§ **Supplied data**:
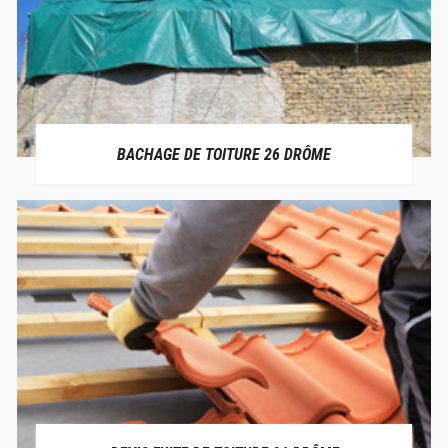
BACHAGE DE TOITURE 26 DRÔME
* * *
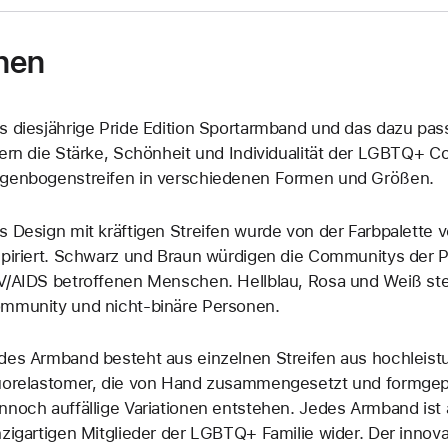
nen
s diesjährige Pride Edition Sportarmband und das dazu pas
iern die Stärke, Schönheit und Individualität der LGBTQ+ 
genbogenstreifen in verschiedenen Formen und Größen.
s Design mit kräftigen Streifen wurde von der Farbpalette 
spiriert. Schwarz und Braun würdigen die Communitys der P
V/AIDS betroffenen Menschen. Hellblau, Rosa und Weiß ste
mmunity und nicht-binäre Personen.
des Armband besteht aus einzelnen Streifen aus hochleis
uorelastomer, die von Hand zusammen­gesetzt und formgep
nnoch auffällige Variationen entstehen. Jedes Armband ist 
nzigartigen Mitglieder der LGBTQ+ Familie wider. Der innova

§ **What to produce**: Check each line of the data for "LGBTQ". Copy the lines where it turns up.

§ **Result for this task**:
iern die Stärke, Schönheit und Individualität der LGBTQ+ 
nzigartigen Mitglieder der LGBTQ+ Familie wider. Der innova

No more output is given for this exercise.